WORK ITEM. Using the records that follow, tally the lines containing the word "náhodu" and state only the count.

EXTRACTED MATERIAL.
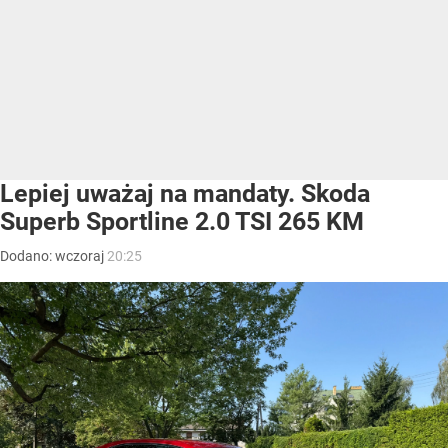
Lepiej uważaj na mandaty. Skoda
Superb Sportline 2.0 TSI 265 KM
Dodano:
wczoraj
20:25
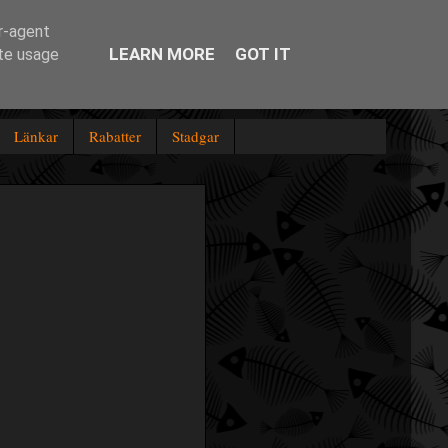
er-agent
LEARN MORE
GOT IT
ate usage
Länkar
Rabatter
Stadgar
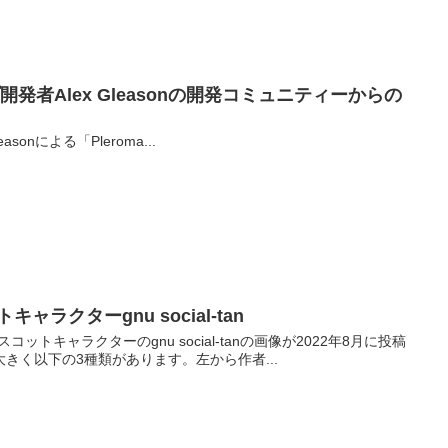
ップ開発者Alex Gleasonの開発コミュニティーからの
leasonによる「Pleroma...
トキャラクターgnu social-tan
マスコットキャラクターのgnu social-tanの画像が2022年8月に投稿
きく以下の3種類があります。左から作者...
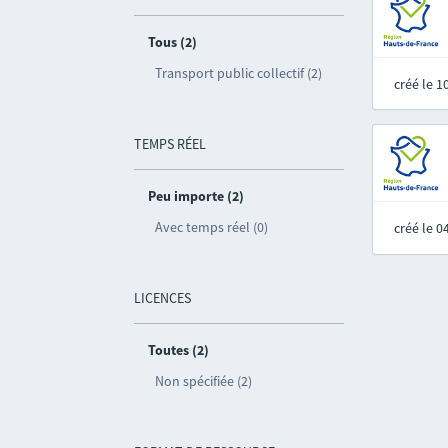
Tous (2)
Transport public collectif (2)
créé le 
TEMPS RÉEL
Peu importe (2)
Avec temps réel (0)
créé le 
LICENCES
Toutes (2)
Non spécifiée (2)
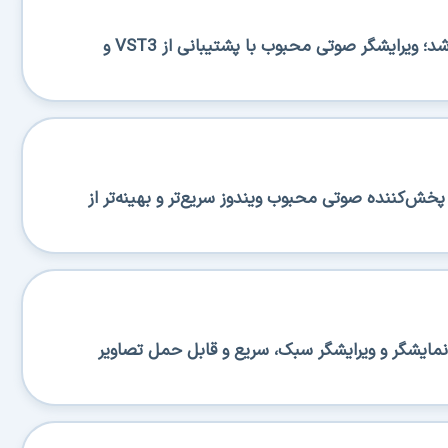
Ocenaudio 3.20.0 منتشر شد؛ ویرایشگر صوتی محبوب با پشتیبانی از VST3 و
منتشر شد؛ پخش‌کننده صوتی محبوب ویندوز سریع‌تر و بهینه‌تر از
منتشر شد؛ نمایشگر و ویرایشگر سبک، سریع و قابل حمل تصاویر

...

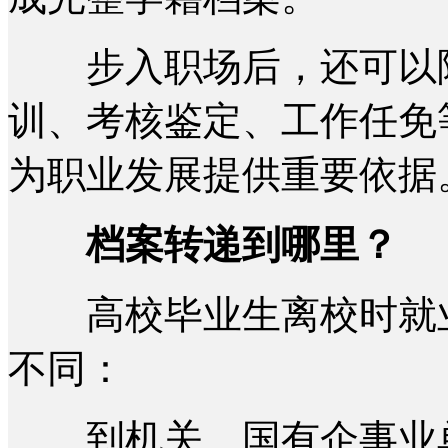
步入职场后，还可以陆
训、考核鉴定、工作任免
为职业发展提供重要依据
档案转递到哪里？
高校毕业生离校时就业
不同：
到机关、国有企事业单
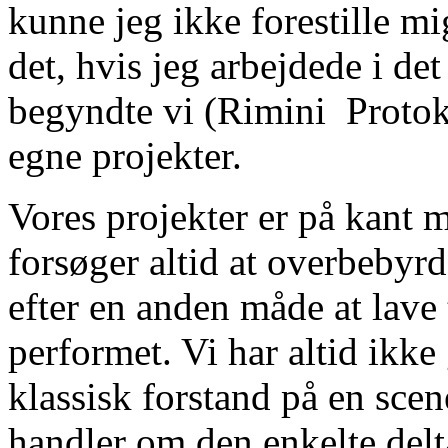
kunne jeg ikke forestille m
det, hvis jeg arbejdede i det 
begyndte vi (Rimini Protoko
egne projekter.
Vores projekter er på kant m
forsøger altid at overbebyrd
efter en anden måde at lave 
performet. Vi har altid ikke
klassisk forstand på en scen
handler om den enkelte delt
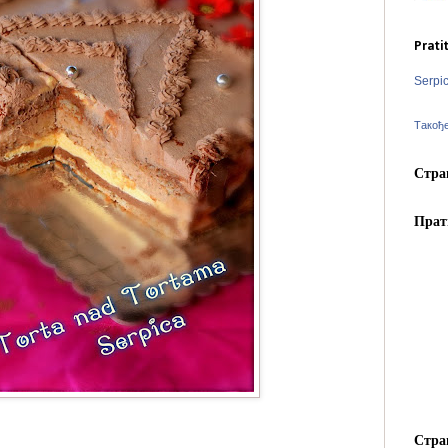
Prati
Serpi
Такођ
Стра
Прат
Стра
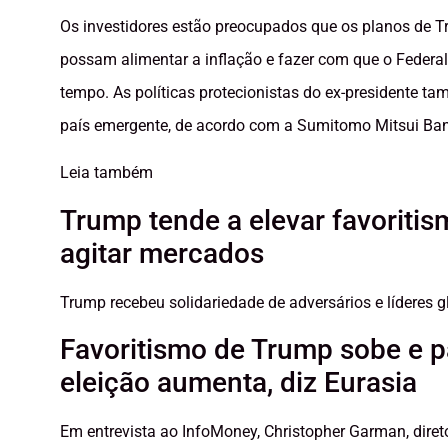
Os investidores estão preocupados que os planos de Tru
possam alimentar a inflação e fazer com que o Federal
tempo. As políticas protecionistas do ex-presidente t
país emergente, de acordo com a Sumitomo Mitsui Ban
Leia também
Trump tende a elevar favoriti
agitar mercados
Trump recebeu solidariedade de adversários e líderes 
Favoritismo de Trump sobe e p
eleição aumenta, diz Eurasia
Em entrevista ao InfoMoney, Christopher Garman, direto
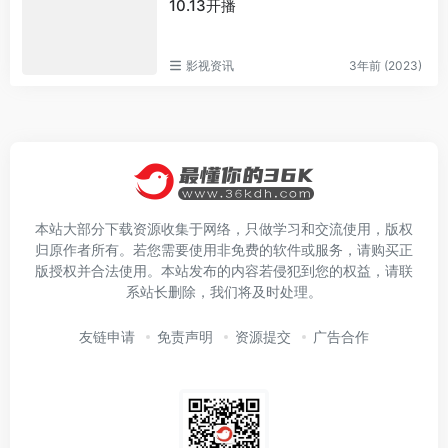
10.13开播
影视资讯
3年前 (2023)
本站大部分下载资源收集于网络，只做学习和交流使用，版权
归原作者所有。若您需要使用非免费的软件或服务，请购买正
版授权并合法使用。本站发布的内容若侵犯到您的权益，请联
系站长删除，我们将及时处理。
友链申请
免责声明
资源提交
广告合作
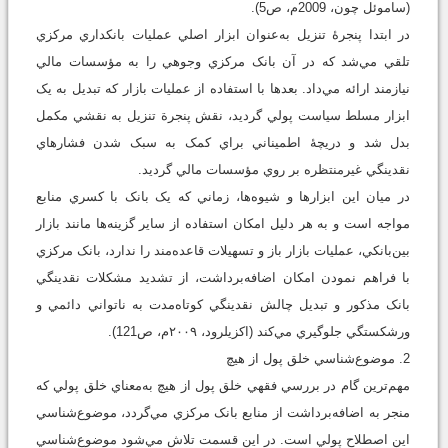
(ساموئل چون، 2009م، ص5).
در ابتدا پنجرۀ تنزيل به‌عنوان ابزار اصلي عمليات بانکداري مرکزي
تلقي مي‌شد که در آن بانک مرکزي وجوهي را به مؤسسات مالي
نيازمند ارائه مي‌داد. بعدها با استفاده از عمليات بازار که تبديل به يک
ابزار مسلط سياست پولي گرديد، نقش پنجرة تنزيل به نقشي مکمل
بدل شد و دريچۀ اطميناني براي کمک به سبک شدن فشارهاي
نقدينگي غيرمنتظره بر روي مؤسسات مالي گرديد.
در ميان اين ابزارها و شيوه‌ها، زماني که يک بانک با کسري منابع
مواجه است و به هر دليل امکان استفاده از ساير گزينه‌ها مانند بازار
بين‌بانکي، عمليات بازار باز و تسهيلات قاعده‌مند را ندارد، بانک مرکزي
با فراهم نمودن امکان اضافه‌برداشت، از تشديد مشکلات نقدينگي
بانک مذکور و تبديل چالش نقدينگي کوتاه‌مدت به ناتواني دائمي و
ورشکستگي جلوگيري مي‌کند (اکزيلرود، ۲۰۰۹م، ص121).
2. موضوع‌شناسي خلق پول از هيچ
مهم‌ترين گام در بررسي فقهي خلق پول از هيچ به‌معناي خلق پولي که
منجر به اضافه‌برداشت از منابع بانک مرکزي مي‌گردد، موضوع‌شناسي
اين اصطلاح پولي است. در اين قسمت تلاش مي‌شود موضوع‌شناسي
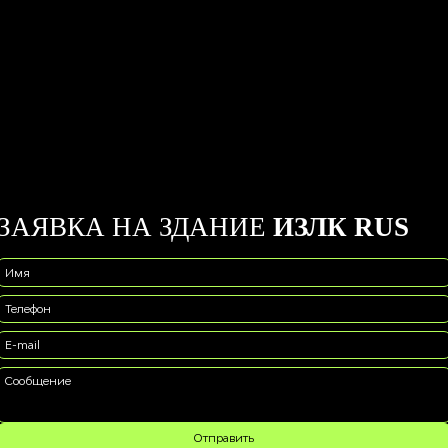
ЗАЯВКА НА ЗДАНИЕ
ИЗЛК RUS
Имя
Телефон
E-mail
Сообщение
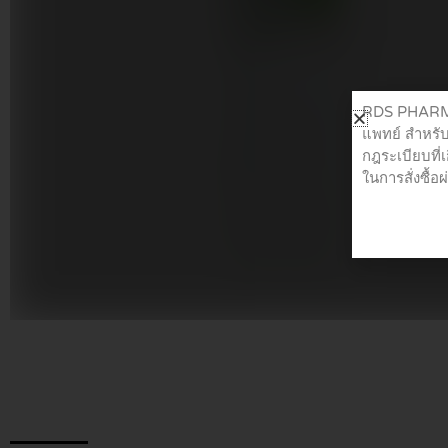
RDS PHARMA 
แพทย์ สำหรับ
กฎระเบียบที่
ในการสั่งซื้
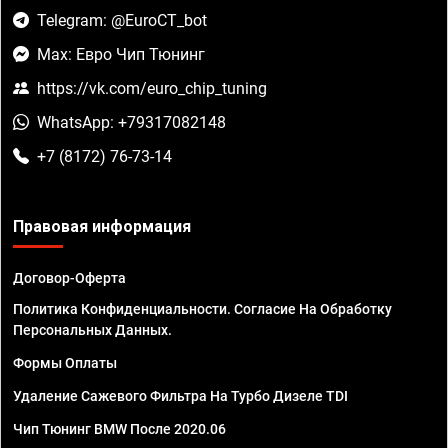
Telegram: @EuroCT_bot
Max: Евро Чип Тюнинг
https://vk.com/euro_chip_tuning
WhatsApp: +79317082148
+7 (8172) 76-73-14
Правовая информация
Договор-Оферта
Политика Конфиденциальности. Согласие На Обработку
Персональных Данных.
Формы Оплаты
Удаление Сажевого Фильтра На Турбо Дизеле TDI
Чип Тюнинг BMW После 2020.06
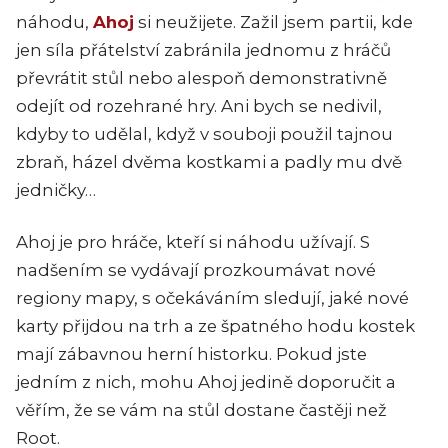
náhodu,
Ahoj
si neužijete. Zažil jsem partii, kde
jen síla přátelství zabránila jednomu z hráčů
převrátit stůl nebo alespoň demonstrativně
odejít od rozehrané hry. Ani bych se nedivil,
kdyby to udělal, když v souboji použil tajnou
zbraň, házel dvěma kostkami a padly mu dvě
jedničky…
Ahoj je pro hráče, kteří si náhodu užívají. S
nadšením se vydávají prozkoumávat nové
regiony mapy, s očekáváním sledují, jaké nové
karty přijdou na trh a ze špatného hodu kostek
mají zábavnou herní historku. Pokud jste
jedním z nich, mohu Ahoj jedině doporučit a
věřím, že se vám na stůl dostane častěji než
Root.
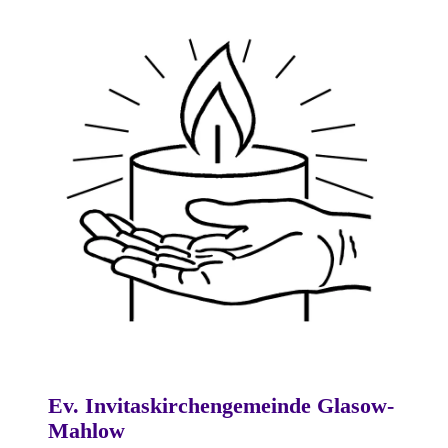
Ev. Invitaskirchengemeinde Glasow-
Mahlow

...

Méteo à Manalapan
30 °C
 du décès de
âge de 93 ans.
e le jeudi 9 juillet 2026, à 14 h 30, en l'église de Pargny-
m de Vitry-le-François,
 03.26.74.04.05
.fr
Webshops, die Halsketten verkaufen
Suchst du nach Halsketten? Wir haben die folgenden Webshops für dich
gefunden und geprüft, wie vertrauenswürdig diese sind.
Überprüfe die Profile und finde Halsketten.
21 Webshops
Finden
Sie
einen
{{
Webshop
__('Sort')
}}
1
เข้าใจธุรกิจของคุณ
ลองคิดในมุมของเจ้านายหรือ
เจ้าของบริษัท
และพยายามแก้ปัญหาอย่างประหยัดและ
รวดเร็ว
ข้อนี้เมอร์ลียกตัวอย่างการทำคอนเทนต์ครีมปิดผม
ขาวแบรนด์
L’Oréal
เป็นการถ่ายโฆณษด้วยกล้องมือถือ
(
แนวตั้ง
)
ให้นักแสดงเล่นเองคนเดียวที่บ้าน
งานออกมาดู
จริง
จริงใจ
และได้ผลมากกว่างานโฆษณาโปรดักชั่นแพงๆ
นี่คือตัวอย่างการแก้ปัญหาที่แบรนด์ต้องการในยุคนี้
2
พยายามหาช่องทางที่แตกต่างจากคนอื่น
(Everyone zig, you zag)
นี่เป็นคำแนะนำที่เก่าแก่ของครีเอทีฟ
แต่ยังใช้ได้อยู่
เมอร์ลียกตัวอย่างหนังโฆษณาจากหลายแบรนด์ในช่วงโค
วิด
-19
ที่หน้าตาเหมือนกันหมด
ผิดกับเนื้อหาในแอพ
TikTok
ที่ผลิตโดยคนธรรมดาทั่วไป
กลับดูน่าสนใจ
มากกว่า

FINISHED TASK. 2